Norse mythical character

Bestla (Old Norse: /non/) is a jötunn in Norse mythology, and the mother of Odin, Vili and Vé by Borr. She is the sister of an unnamed man who assisted Odin, and the daughter (or granddaughter depending on the source) of the jötunn Bölþorn. Odin is frequently called "Bestla's son" in both skaldic verses and the Poetic Edda.

Bestla is attested in the Poetic Edda, compiled in the 13th century from earlier traditional sources, the Prose Edda, written in the 13th century by Snorri Sturluson, and in the poetry of skalds. Scholars have commented on the obscurity of the figure's name and have proposed various theories to explain the role and origin of the giantess.

==Name==
The meaning of the Old Norse name Bestla remains uncertain. Scholars have proposed potential meanings such as 'wife', or 'bark, bast'. It might stem from *Bastilōn (perhaps a yew goddess, originally a 'bast-donor'), or from *Banstillōn (via an intermediate form *Böstla), related to Old Frisian bös ('marriage, union', originally 'wife').

According to Rudolf Simek, "the name appears to be very old" due to its obscurity.

==Attestations==
In Gylfaginning (The Beguiling of Gylfi), she is portrayed as the daughter of the giant Bölþorn and as the spouse of Borr, while the enthroned figure of Hárr (High) tells Gangleri (described as king Gylfi in disguise) of the genealogy of the god Odin.

He married that woman who was called Bestla, the daughter of the giant Bölthorn. They had three sons; the first was called Odin, the second Vili, the third Vé.
— Snorri Sturluson, 5–7, trans. J. Lindow, 2002.

In Skáldskaparmál (The Language of Poetry), a poem by the skald Einarr Helgarson refers to Odin as "Bestla's son".

Hávamál (140) makes Bölþor(n) the grandfather of Bestla.
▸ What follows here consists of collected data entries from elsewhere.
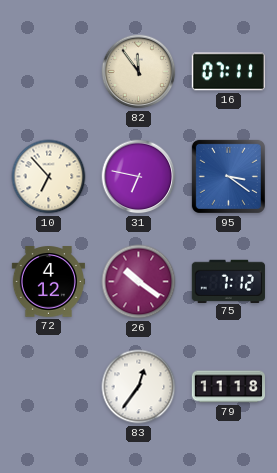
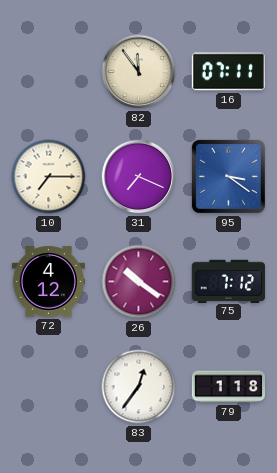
10: 6:53 -> 7:15
31: 6:47 -> 7:19
79: 11:18 -> 1:18
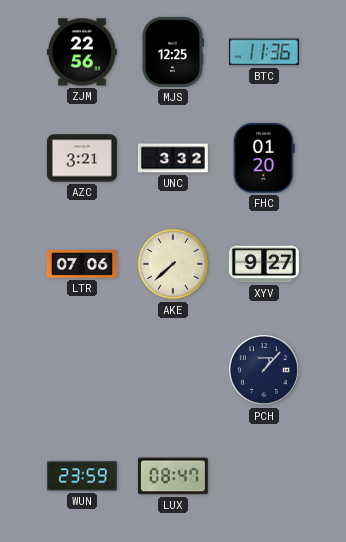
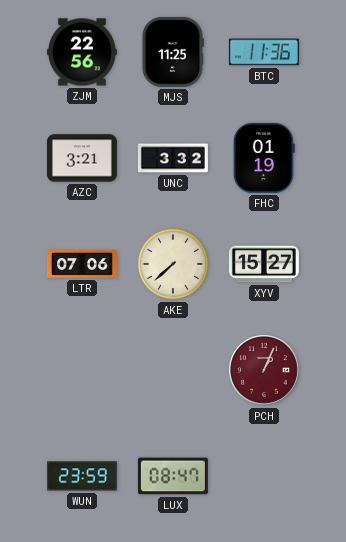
MJS: 12:25 -> 11:25
FHC: 01:20 -> 01:19
XYV: 9:27 -> 15:27
PCH: 1:07 -> 1:04
PCH dial: navy -> burgundy
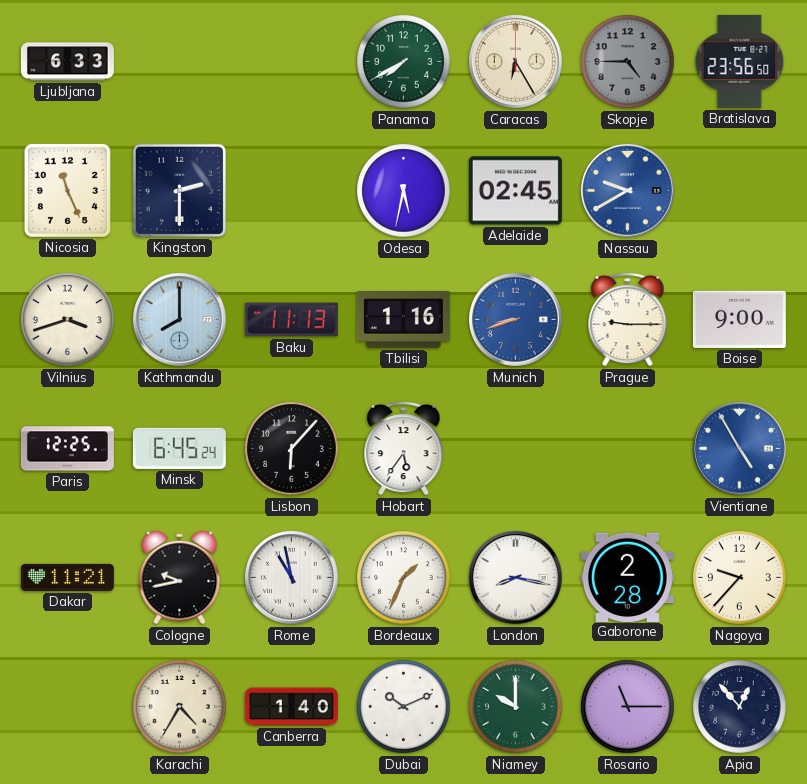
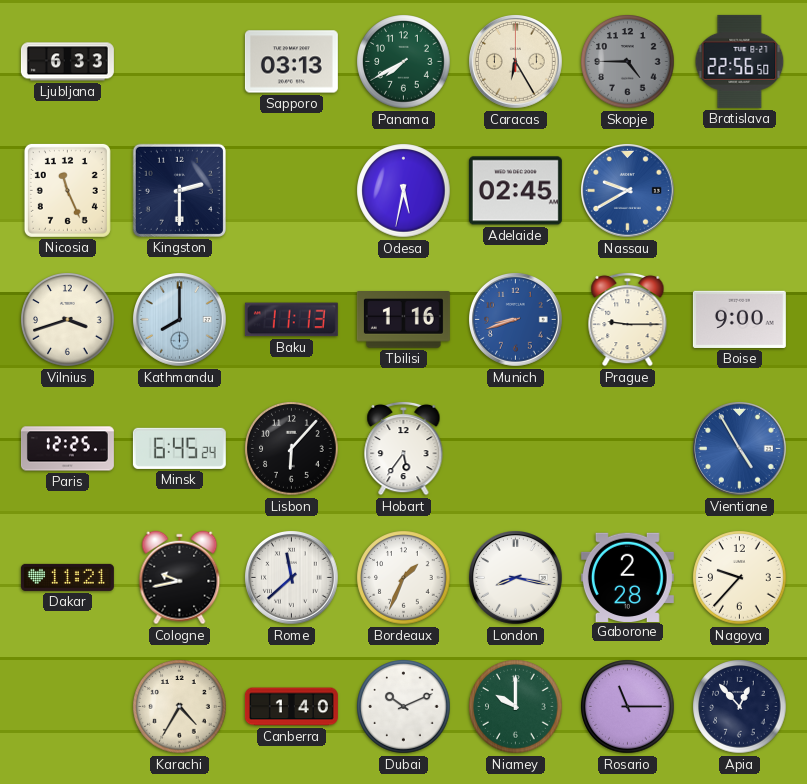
Sapporo: none -> 03:13
Bratislava: 23:56 -> 22:56
Rome: 10:58 -> 11:38
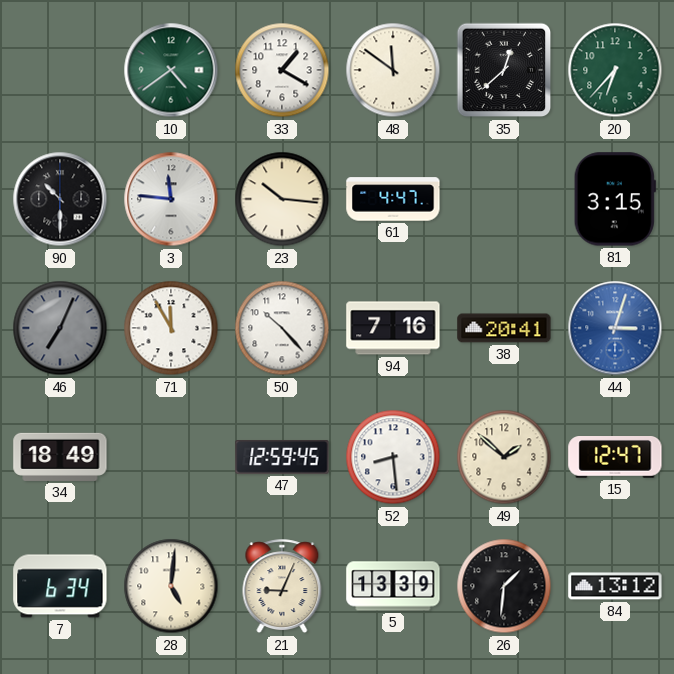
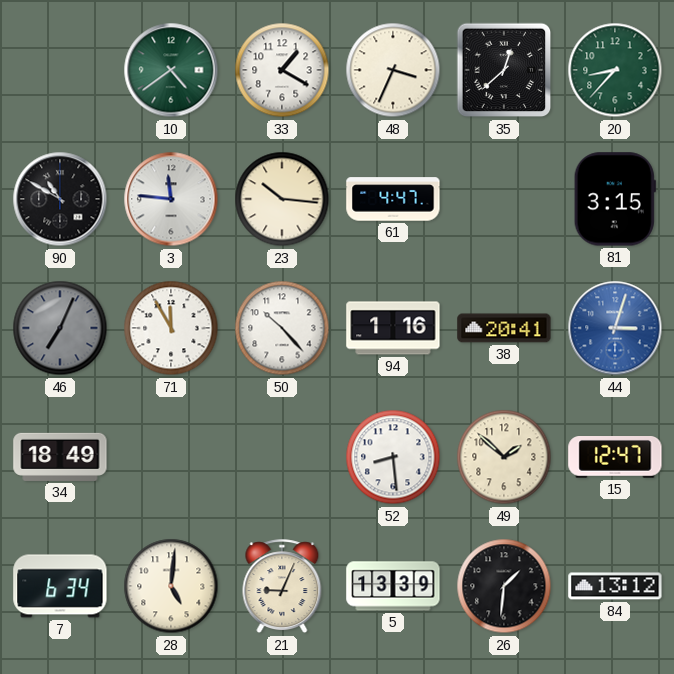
48: 11:51 -> 3:34
20: 6:37 -> 8:37
90: 10:30 -> 10:50
94: 7:16 -> 1:16
47: 12:59 -> none
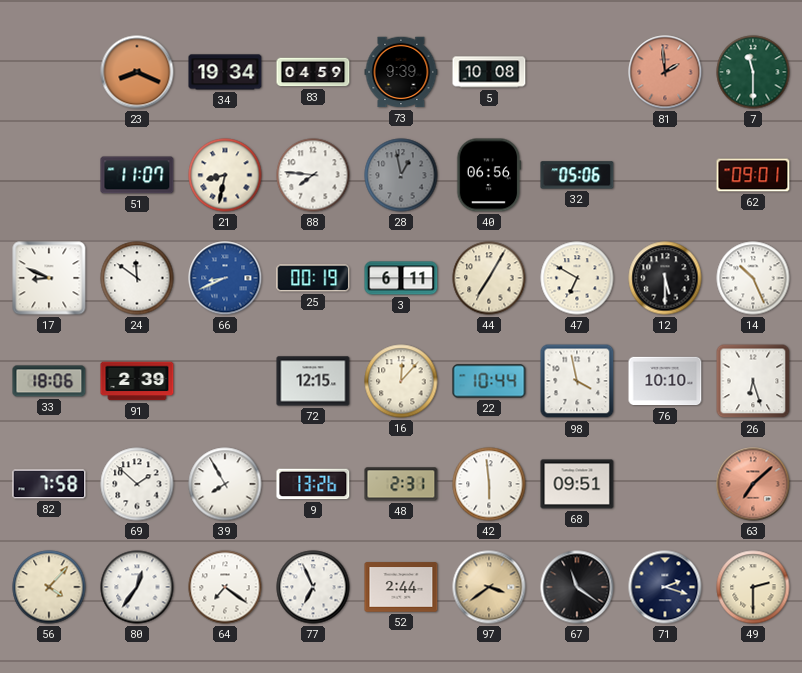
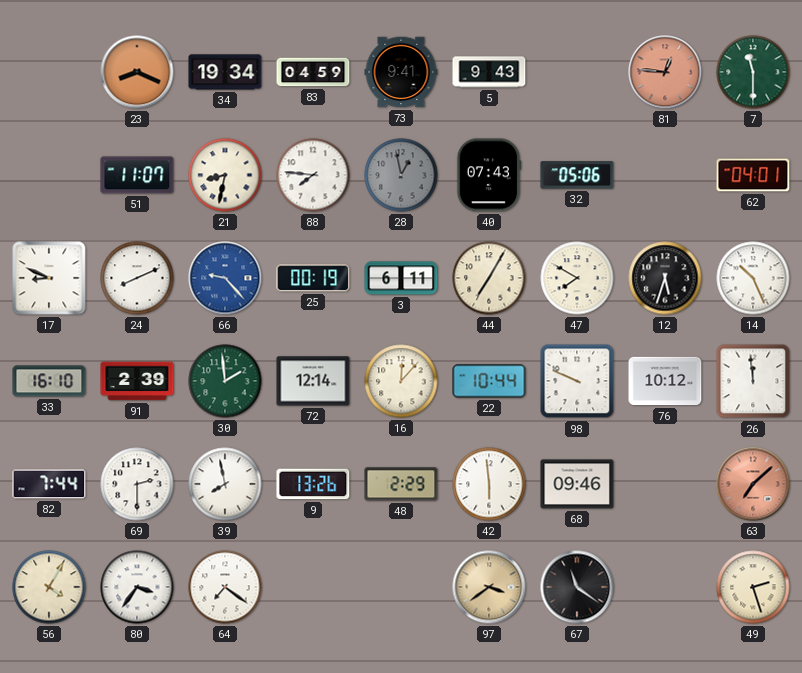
73: 9:39 -> 9:41
5: 10:08 -> 9:43
81: 1:59 -> 12:46
40: 06:56 -> 07:43
62: 09:01 -> 04:01
24: 11:51 -> 8:11
66: 8:41 -> 9:23
47: 6:50 -> 7:50
12: 5:30 -> 5:33
33: 18:06 -> 16:10
30: none -> 1:59
72: 12:15 -> 12:14
98: 3:58 -> 9:49
76: 10:10 -> 10:12
26: 6:27 -> 11:59
82: 7:58 -> 7:44
69: 1:52 -> 2:30
39: 7:55 -> 7:58
48: 2:31 -> 2:29
68: 09:51 -> 09:46
56: 4:07 -> 4:05
80: 12:36 -> 3:36
77: 6:56 -> none
52: 2:44 -> none
71: 2:18 -> none
49: 2:30 -> 2:27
Odin recounts his gaining of nine magical songs from Bestla's unnamed brother. If nothing indicates a family relationship between Odin and the man in the stanza (although skalds were certainly aware of Bestla as Odin's mother), and if the mead was allegedly stolen according to other sources, it is possible that Odin obtained magical songs from his maternal uncle.

| B. Thorpe translation (1866): Potent songs nine from the famed son I learned of Bolthorn, Bestla’s sire, and a draught obtained of the precious mead, drawn from Odhrærir. | H. A. Bellows translation (1923): Nine mighty songs I got from the son Of Bolthorn, Bestla's father; And a drink I got of the goodly mead Poured out from Othrorir. | J. Lindow translation (2002): Nine magic songs I got [learned?] from the famous son Of Bölthor, Bestla’s father, And I got a drink of the precious mead, Poured from [by? to?] Ódrerir. |

==Theories==
On the basis of the Hávamál stanza handled above (wherein Odin learns nine magic songs from the unnamed brother of Bestla), some scholars have theorized that Bestla's brother may in fact be the wise being Mímir, from whose severed head the god Odin gains wisdom.

Since Odin is descended from the jötnar on his mother's side, the slaying of Ymir by him and his brothers could be seen as an intra-familial killing and, according to scholar John Lindow, "the slaying or denial of a maternal relation".

Waltraud Hunke has argued that Bestla should be regarded as the bark of the world tree on which Odin was perhaps born, alluding to Hávamál (141): "then I started to grow fruitful".

In his translation of the Poetic Edda, Henry Adams Bellows comments that such the position of the stanza 140 in Hávamál appears to be the result of manuscript interpolation, and that its meaning is obscure.